Awesome. And it only costs $25,000 to attend. Can you possibly have less integrity? Basically, the WaPo thinks that it can hide behind it’s reputation that its a ‘reputable’ newspaper with ‘reputable’ reporters who have ‘reputable’ sources. Yeah. Right. This is the unraveling of the main stream media; of newspapers specifically, but notions about what constitutes professional journalism generally.
When you add it all up, there’s no way you come out of this story and believe the Post when it says the newsroom maintains its independence from the marketing department. It’s bullshit. Every one of the children of privilege working for the Post is compromised. How can you take any report the Post does about Health Care seriously, now? Were they paid to write the story? Even if they never take a dime to write a story, I don’t think I can take any story at face value, ever again, and neither should anyone else.
Juxtaposed to Milbank’s whining, what we have here is a shit-ton of hypocrisy. The left hand of the Post thinks that reporting should be left to serious professionals because the work of the media is serious business, while the right hand is wining and dining the power players, essentially selling its reputation as a serious institution to the highest bidder. Fuck That. This is how democracy dies.
The butt of all this is that now the WaPo is now the butt of all journalism jokes. Even Robert Gibbs joked about it for a while. Any report or story that seems fishy ad infinitum from the Washington Post, there’s gonna be a joke, like this one at the end of the abbreviated pundit roundup on Daily Kos:
A document filed in federal court this week by the Justice Department offers new evidence that former vice president Richard B. Cheney helped steer the Bush administration’s public response to the disclosure of Valerie Plame Wilson’s employment by the CIA and that he was at the center of many related administration deliberations.

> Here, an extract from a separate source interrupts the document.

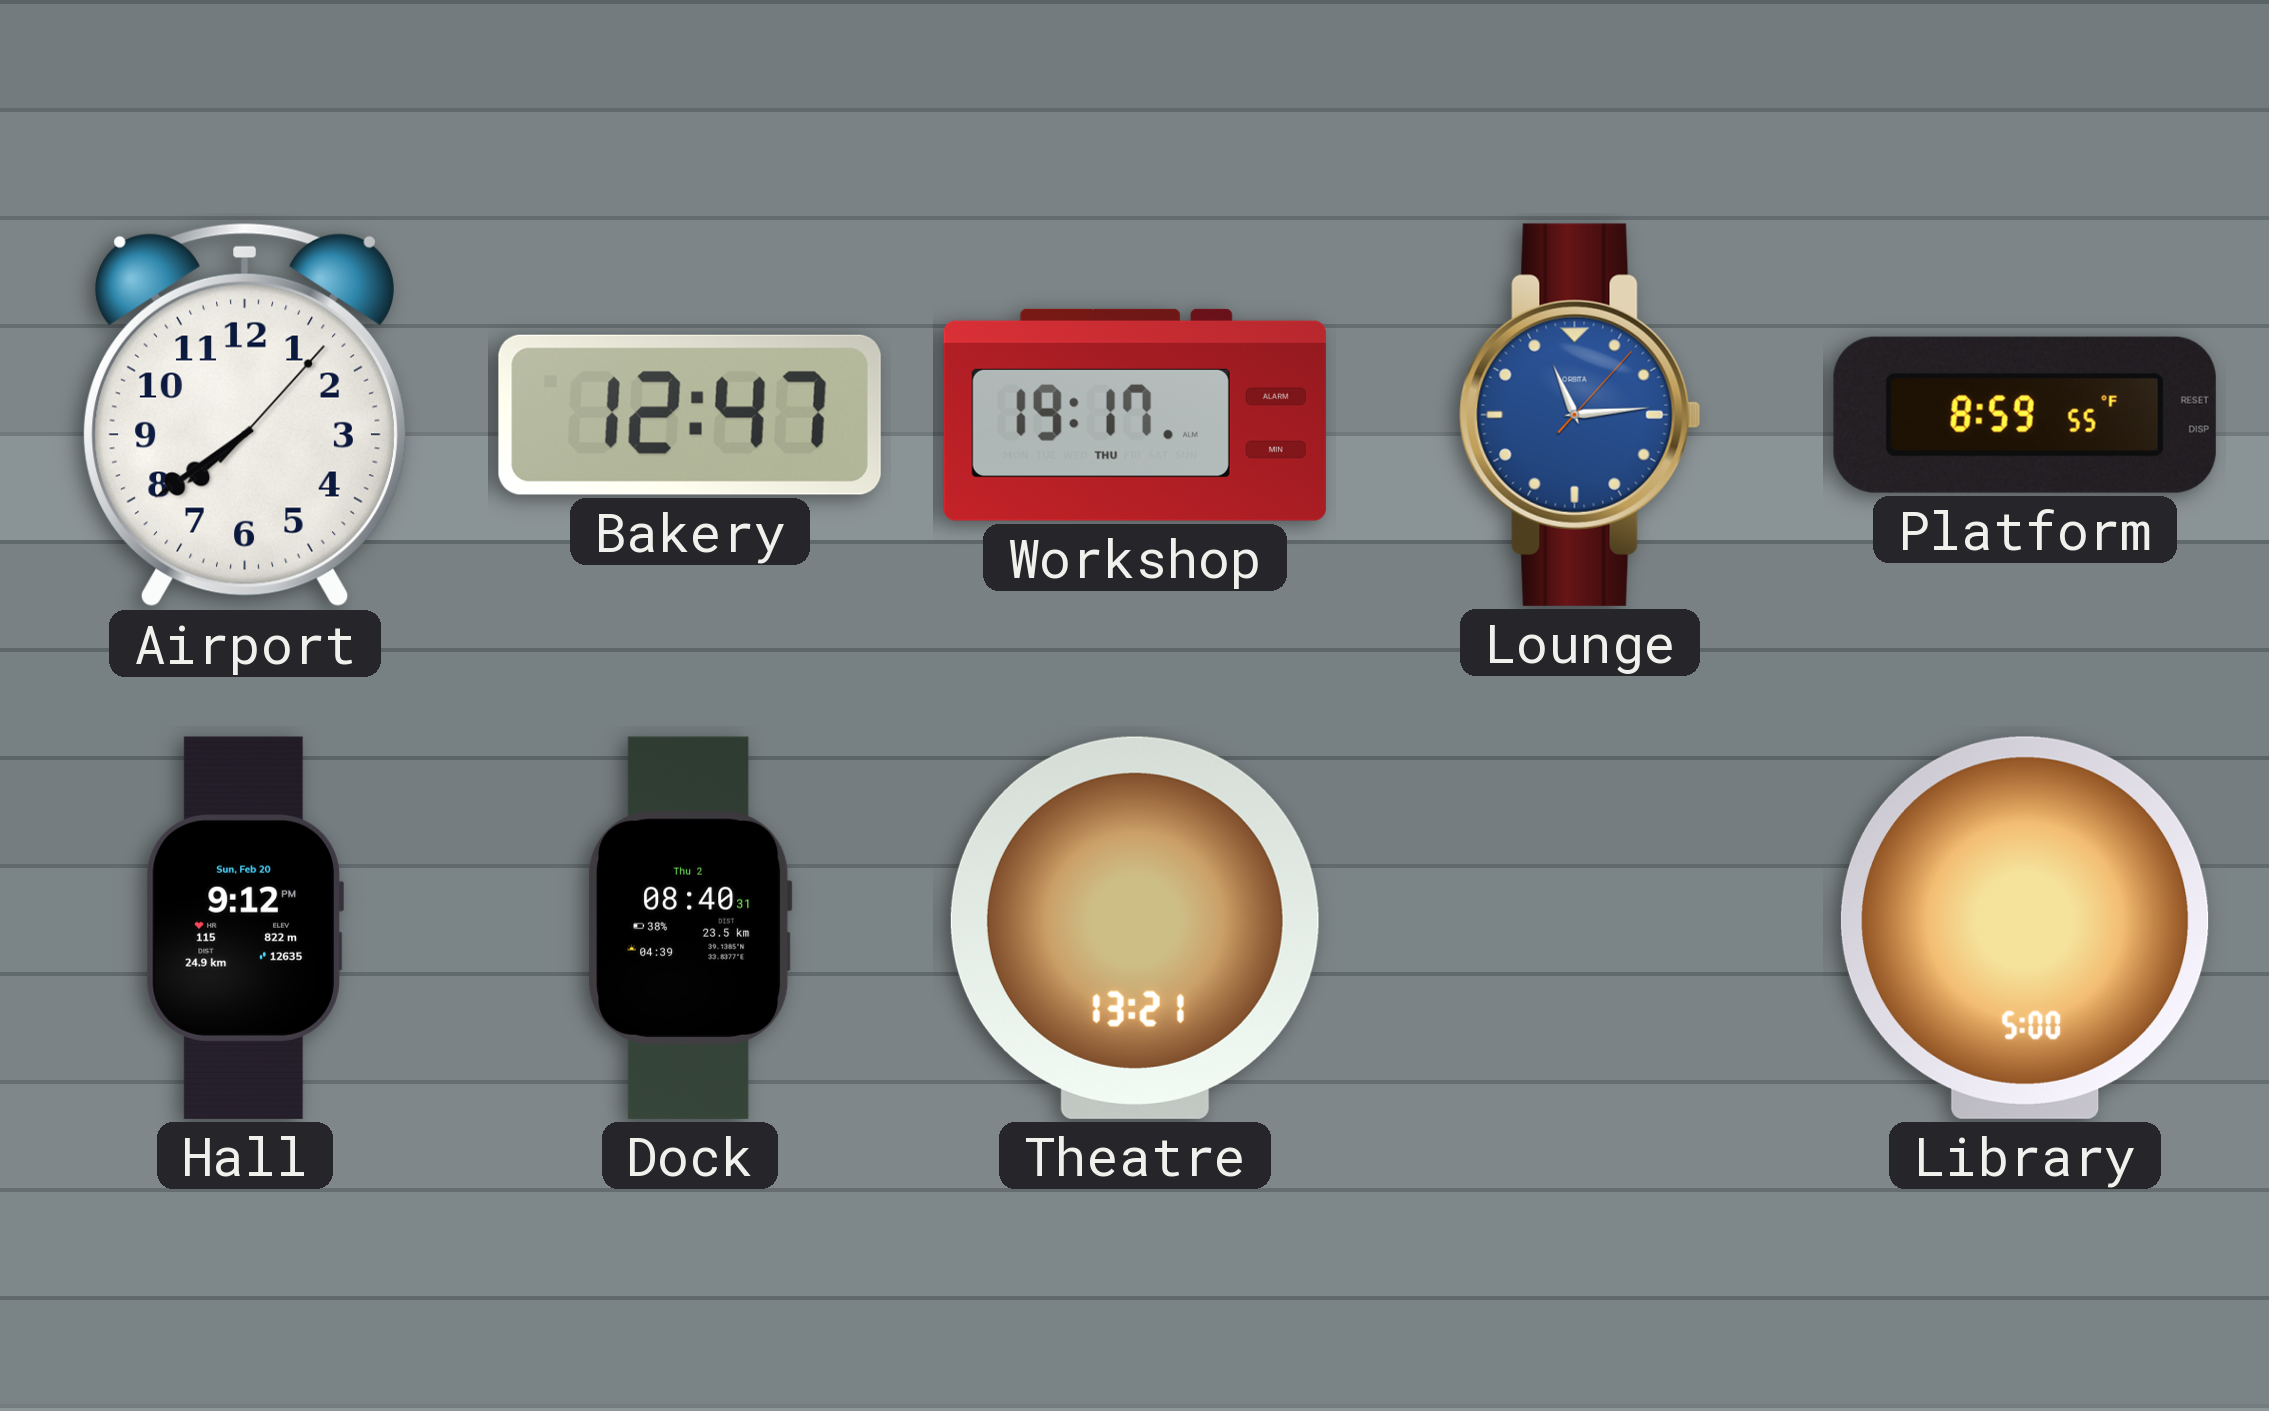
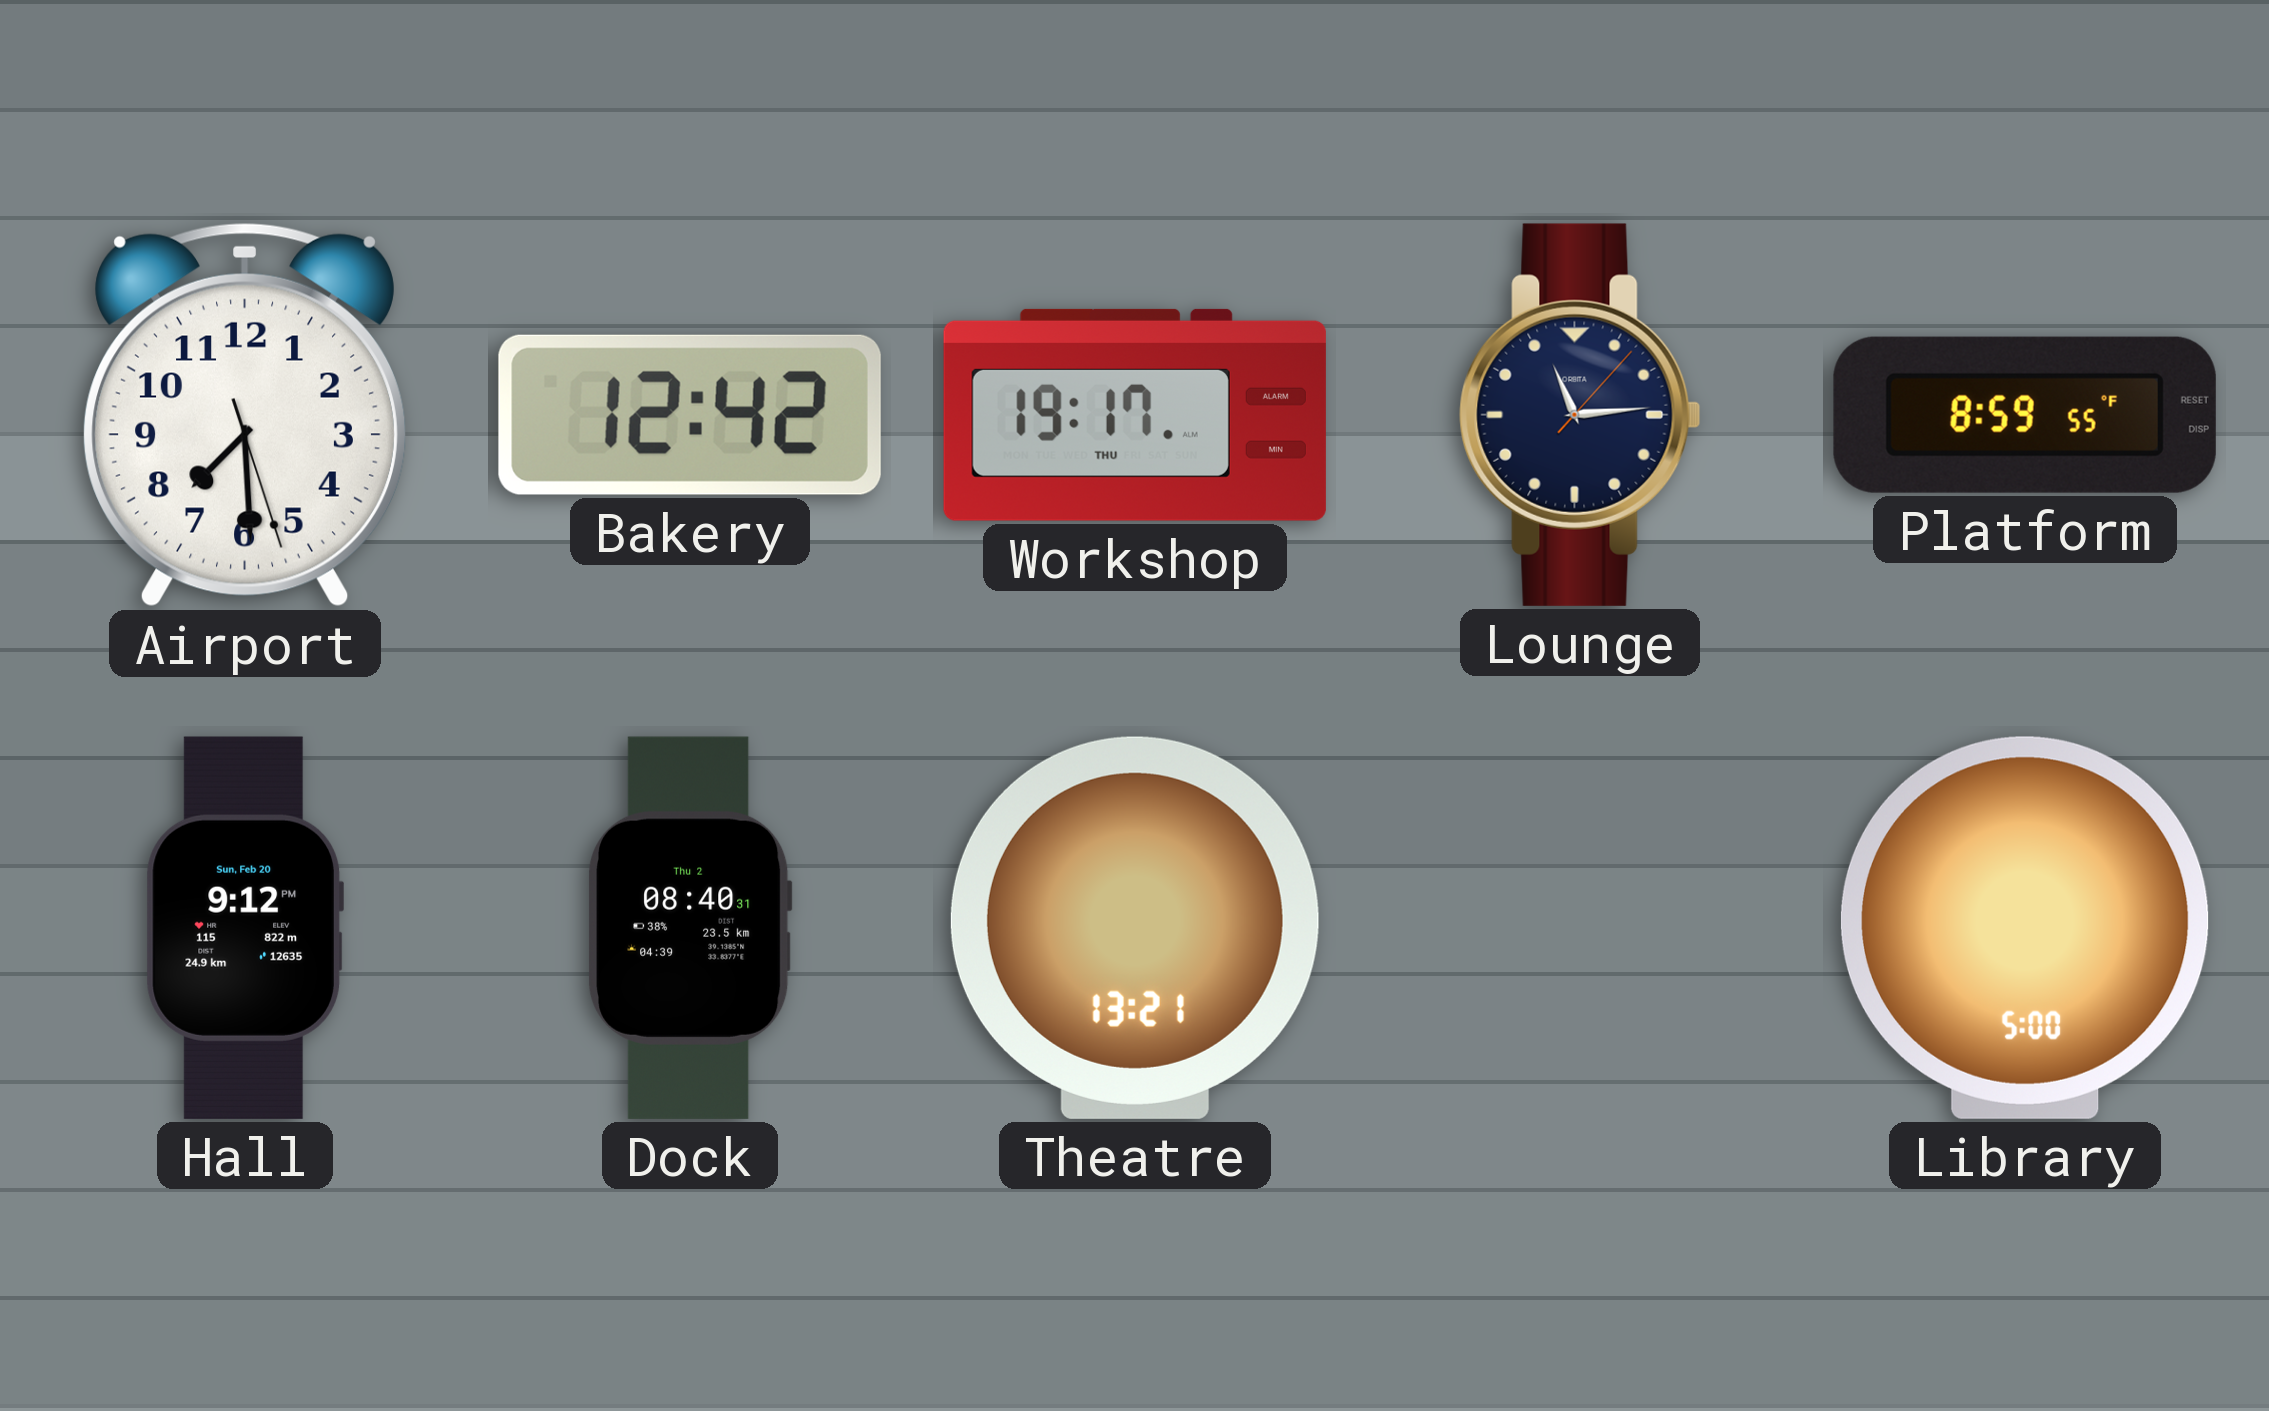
Airport: 7:39 -> 7:29
Bakery: 12:47 -> 12:42
Lounge dial: blue -> navy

For a small fee, you can come over for dinner and we can discuss whether to post more stories like this. Nota Bene: the dinner has been canceled because of an overzealous publicist.
The paper’s credibility has been waning since the infamous lead up to the Iraq War; now it’s non-existant. We must now treat the Washington Post with the same skepticism reserved previously to obviously biased and compromised news sources like partisan blogs and Fox News.
Washington Post? Get back in line. You need to earn your spot again, if you ever deserved it.